When the 2000 and 2010 censuses showed a much smaller population than expected, the authorities inflated the numbers. For example, in 2010, Fujian Province was found to have a population of 33.29 million, yet the figure was revised to upward of 36.89 million.
However, these headline changes could not obscure the flaws in the breakdown figures. Judging by the number of newborns to nine years old in the 2000 census, one could infer that as many as 39 million fewer babies were born in 1991 to 2000 than had been recorded in the revised data. Accordingly, the actual population in 2000 might have been closer to 1.227 billion than to the 1.266 billion that was officially reported.
Last year’s census is similarly misleading. The statistics bureau claims that 227 million babies were born in 2006 to 2019, and the census report shows that there were 241 million Chinese aged one to 14 last year. However, that would mean that China’s average fertility rate in 2006 to 2019 amounted to 1.7 to 1.8.
Given that the government was enforcing strict population-control policies during that period — the two-child policy was introduced on Jan. 1, 2016 — this seems highly unlikely.
Yes, China’s ethnic minorities were exempted from its one-child policy, so there was no need to hide their births. Yet their fertility rate was only 1.66 in 2000 and 1.47 in 2010. Given that Han Chinese tend to be wealthier and more educated, their fertility rate would be lower even if they were not subjected to stricter family-planning rules.
The truth is that China’s population last year was probably about 1.28 billion — about 130 million fewer people than reported.

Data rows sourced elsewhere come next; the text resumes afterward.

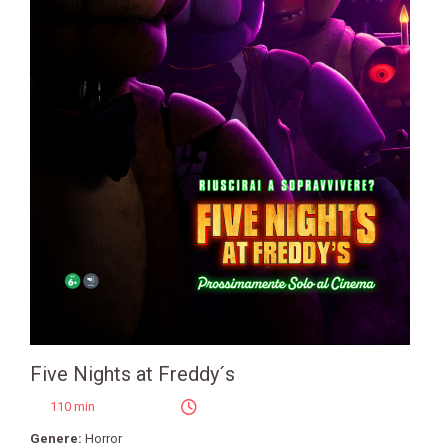
Five Nights at Freddy´s
110 min
Genere:
Horror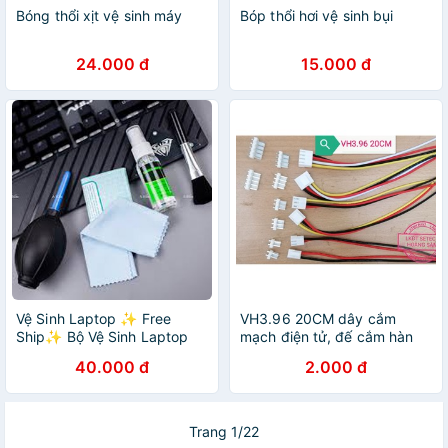
Bóng thổi xịt vệ sinh máy
Bóp thổi hơi vệ sinh bụi
24.000 đ
15.000 đ
Vệ Sinh Laptop ✨ Free
VH3.96 20CM dây cắm
Ship✨ Bộ Vệ Sinh Laptop
mạch điện tử, đế cắm hàn
KINGMASTER 6 Món - Hàng
mạch header 3.96 mm
40.000 đ
2.000 đ
Chính Hãng
Trang 1/22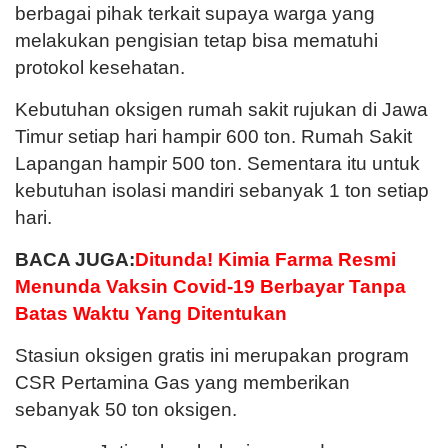
berbagai pihak terkait supaya warga yang
melakukan pengisian tetap bisa mematuhi
protokol kesehatan.
Kebutuhan oksigen rumah sakit rujukan di Jawa
Timur setiap hari hampir 600 ton. Rumah Sakit
Lapangan hampir 500 ton. Sementara itu untuk
kebutuhan isolasi mandiri sebanyak 1 ton setiap
hari.
BACA JUGA:
Ditunda! Kimia Farma Resmi
Menunda Vaksin Covid-19 Berbayar Tanpa
Batas Waktu Yang Ditentukan
Stasiun oksigen gratis ini merupakan program
CSR Pertamina Gas yang memberikan
sebanyak 50 ton oksigen.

That would make India, not China, the world’s most populous country.
Of course, China’s latest census was always going to be in line with past releases. Officials from the statistics bureau and the former family-planning commission are still responsible for executing the census, and they would be held to account if the data are inconsistent. However, given the importance of demographics to China’s future prosperity, these distortions do the country a serious disservice.
To be sure, a declining fertility rate is an expected upshot of development, especially for improvements in health and education. Taiwan, for example, recorded a fertility rate of just 1.55 in 1991 to 2006, and 1.09 in 2006 to last year. However, Taiwan is about 15 years ahead of China in terms of health and education, and Chinese already show less willingness to have children than their counterparts in Taiwan.

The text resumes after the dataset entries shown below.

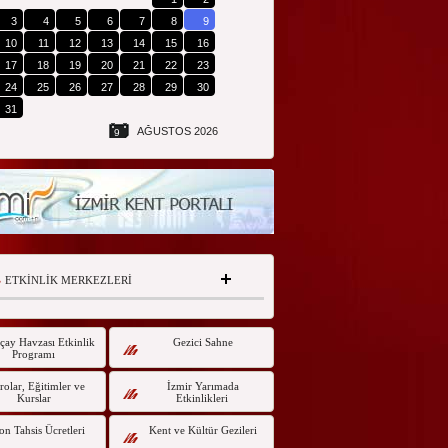
3
4
5
6
7
8
9
10
11
12
13
14
15
16
17
18
19
20
21
22
23
24
25
26
27
28
29
30
31
AĞUSTOS 2026
9
ETKİNLİK MERKEZLERİ
çay Havzası Etkinlik
Gezici Sahne
Programı
olar, Eğitimler ve
İzmir Yarımada
Kurslar
Etkinlikleri
on Tahsis Ücretleri
Kent ve Kültür Gezileri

Something else is going on in China, and it is not hard to discern what it is. After facing a strict one-child policy for 36 years, and a two-child policy after that, Chinese’s ideas about marriage and childbirth have changed profoundly. (The divorce rate in China is 1.5 times that of Taiwan.)
Yet China’s top leaders have not fully grasped the demographic challenges they face. True, they are taking steps to boost the fertility rate, but they also seem convinced by the state economists’ predictions — based on (distorted) official data — that China’s GDP would keep growing until it dwarfs that of the US. It is this belief in China’s inexorable rise that has spurred them to pursue strategic expansion.

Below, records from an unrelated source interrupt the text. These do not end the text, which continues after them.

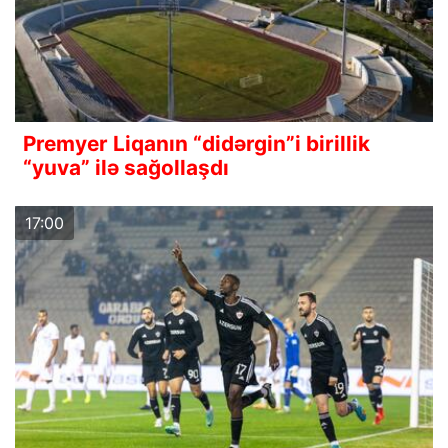
Premyer Liqanın “didərgin”i birillik
“yuva” ilə sağollaşdı
17:00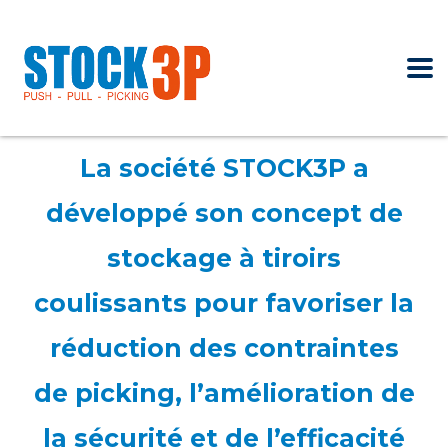
La société STOCK3P a
développé son concept de
stockage à tiroirs
coulissants pour favoriser la
réduction des contraintes
de picking, l’amélioration de
la sécurité et de l’efficacité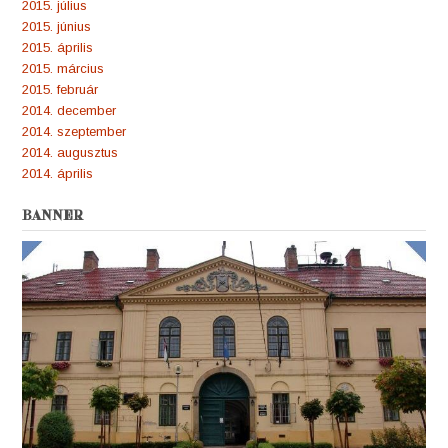
2015. július
2015. június
2015. április
2015. március
2015. február
2014. december
2014. szeptember
2014. augusztus
2014. április
BANNER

The West, too, is buying into this narrative. In underestimating China’s demographic challenges, Western leaders are overestimating its economic and geopolitical prospects. They see a fire-breathing dragon when what stands before them is really a sick lizard. This raises the risk of strategic miscalculation on both sides.
By about 2035, China would be doing worse than the US on all demographic metrics, and in terms of economic growth. Its GDP is unlikely to surpass that of the US. China’s leaders must recognize this — and take a strategic step back.
Yi Fuxian, a senior scientist in obstetrics and gynecology at the University of Wisconsin-Madison, is the author of Big Country with an Empty Nest.